AUSTIN, Texas -- Whole Foods Market here said last week it is maintaining same-store sales guidance for the year in the range of 8% to 10%, despite a stronger comparison for the first quarter ended Jan. 16.
Comps for the 16-week quarter climbed 11.4%, against a comp increase of 14.7% a year ago -- a quarter that was positively impacted by the strike-lockout in Southern California that lasted from October 2003 through February 2004. It was the chain's fifth consecutive quarter with double-digit comps.
"Even our stores in Southern California, which benefitted from the strike-lockout there last year, comped positively [in this year's first quarter]," John Mackey, chairman and chief executive officer, told industry analysts during a conference call to discuss first-quarter financial results. Sales for the quarter rose 22.4% to $1.4 billion, and net income rose 26.7% to $49.1 million.
Mackey sought to temper expectations for the second quarter, noting that last year's second-quarter comps of 17.4% were the best in the company's history. "That's one high bar to jump over," Mackey said, "and we will not match that figure."
John Heinbockel, an analyst with Goldman Sachs, New York, acknowledged that Whole Foods "once again defied the odds" in delivering stronger-than-expected comps.

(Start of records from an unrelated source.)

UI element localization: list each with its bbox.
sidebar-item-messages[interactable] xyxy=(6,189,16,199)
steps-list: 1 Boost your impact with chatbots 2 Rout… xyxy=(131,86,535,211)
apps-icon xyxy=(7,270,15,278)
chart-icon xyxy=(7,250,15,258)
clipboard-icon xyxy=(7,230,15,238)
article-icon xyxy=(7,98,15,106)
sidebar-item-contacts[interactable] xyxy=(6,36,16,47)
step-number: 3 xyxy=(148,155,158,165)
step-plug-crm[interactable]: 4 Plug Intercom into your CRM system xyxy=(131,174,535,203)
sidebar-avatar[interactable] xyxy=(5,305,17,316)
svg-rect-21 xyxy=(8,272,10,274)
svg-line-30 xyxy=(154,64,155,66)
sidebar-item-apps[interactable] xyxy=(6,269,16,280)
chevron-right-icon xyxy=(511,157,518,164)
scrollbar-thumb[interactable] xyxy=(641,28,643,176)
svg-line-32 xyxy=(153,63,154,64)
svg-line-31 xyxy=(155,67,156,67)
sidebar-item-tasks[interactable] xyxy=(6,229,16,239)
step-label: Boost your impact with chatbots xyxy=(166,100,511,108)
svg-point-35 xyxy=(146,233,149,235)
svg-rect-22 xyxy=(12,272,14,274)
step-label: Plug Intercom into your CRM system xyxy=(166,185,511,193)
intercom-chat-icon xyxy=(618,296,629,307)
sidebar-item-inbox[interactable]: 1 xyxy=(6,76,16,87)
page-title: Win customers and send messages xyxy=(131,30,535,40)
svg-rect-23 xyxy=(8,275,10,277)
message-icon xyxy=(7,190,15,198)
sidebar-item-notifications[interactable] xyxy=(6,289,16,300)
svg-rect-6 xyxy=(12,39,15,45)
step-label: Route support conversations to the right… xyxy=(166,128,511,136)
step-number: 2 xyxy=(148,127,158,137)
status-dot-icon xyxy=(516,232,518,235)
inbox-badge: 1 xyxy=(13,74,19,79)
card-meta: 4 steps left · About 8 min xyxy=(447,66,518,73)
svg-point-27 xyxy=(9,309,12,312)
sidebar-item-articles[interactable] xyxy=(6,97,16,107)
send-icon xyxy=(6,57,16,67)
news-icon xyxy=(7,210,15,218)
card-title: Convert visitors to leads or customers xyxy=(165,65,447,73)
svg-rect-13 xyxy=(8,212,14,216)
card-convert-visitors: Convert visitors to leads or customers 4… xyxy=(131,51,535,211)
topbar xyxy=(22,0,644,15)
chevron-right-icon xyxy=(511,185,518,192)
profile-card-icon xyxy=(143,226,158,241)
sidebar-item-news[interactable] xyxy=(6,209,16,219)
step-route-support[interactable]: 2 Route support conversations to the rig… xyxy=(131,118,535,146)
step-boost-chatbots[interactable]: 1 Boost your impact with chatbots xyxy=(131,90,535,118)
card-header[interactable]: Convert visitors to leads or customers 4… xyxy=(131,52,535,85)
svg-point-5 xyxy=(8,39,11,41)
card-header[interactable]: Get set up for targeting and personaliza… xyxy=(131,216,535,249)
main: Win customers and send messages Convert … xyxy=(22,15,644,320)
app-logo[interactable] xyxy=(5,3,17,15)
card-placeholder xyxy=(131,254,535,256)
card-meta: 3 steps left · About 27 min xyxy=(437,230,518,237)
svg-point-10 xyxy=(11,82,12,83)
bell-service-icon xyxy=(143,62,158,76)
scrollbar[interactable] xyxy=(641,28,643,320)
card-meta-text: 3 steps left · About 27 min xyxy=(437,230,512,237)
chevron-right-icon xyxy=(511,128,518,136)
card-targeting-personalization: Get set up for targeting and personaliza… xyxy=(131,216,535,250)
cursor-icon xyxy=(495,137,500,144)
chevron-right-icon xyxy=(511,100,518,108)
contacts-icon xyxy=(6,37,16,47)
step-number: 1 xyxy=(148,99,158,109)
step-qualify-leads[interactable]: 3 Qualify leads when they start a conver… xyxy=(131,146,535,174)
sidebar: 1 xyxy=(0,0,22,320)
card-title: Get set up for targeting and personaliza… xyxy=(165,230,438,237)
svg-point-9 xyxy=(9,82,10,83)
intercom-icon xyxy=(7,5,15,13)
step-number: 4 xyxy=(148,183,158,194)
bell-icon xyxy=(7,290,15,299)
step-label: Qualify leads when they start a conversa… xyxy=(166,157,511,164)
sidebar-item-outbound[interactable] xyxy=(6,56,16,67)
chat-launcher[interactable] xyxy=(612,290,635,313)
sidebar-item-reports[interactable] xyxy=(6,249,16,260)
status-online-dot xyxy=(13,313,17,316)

"Even more indicative of the company's operating strength is its two-year comp record, [which] took another step forward to 26%, 300 basis points above the 2004 level, which was 400 basis points above 2003," he wrote in a research note. "It is clear the company's franchise quality is strengthening and continues to gain appeal with a broader segment of customers."
Steve Chick, an analyst with JP Morgan, New York, expressed concern that comps at stores less than two years old were "surprisingly low," at 17.1%. "This was explained by management largely as an aberration. But given the dynamic of larger, costly new stores, we are apprehensive about this," he said.

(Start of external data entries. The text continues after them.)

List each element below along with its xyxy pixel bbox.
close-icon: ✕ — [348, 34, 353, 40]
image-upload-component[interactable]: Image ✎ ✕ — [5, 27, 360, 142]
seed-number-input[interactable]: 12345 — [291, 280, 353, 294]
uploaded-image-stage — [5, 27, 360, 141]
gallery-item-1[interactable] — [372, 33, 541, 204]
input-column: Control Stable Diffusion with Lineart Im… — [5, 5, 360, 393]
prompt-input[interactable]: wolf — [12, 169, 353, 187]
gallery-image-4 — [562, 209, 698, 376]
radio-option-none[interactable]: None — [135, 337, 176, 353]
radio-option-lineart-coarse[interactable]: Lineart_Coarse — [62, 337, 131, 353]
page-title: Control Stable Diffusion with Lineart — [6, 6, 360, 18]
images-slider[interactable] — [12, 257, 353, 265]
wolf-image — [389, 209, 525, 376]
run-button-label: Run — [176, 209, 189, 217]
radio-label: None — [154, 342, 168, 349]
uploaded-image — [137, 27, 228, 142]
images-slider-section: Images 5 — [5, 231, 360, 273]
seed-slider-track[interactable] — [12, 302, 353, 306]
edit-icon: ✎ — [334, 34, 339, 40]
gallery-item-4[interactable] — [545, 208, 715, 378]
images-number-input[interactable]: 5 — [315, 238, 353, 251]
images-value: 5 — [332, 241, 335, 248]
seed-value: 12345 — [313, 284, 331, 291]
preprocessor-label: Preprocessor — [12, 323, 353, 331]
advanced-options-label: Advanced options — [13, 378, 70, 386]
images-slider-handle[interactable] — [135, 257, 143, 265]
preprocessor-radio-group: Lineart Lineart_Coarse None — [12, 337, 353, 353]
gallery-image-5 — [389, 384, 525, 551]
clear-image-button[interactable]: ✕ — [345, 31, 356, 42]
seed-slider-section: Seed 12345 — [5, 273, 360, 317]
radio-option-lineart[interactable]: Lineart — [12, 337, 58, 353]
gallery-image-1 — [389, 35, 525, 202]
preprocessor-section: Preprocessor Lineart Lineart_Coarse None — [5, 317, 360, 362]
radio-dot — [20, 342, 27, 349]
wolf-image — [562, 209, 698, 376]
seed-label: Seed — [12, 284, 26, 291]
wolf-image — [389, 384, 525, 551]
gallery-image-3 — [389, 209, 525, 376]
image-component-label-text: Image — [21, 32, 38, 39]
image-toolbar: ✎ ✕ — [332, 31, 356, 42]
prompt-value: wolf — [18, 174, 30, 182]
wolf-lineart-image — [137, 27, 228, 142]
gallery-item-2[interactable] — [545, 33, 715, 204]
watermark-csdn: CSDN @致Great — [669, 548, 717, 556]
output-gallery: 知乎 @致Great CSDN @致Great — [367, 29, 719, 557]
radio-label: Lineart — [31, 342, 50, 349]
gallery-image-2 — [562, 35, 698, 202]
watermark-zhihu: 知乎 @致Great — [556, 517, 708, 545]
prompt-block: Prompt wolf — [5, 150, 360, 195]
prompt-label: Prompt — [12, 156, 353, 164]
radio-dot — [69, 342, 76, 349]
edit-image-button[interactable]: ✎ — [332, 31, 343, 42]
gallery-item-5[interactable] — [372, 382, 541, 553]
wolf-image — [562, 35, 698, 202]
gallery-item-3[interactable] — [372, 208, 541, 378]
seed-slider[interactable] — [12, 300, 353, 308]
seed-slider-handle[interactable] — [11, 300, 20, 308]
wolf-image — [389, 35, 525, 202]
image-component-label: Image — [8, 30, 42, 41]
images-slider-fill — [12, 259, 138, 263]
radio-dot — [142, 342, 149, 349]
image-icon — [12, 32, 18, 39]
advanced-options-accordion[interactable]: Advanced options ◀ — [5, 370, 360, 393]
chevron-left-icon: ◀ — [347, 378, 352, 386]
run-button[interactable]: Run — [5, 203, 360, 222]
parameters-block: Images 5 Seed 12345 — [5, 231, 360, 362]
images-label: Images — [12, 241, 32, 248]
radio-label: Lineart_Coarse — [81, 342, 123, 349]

During the conference call, Mackey said the company has 58 stores in the development pipeline, including seven new leases signed during the quarter for new stores in Lake Oswego, Ore.; Seattle; Novato and Pasadena, Calif.; and Scottsdale, Ariz. Relocations are set for Annapolis and Rockville, Md. The company said it opened three new stores during the quarter, with store openings set for an 80,000-square-foot store here March 3 and a 50,000-square-foot store in Union Square in New York City March 17.
During the call, Mackey revealed plans by Whole Foods to limit the number of stock options it grants in any one year "so that net income dilution from equity-based compensation expense will not exceed 10% in future years."
The reason for this move, he said, is the imposition of Statement 123R by the Financial Accounting Standards Board -- "a bad rule," Mackey noted -- that requires all companies to expense share-based payments, including stock options, at fair value, beginning after June 15.
The charge to earnings resulting from this new rule includes the impact of stock options granted in prior years until those options are fully vested, Mackey pointed out. "To prevent this overhang from past option grants from impacting future income statements, we intend to accelerate the vesting of all outstanding stock options, excluding options held by the board and members of the executive team, sometime prior to July 4," he said. Such a move will create a one-time, mostly non-cash charge of approximately $10 million that Whole Foods intends to take in the third quarter, Mackey said.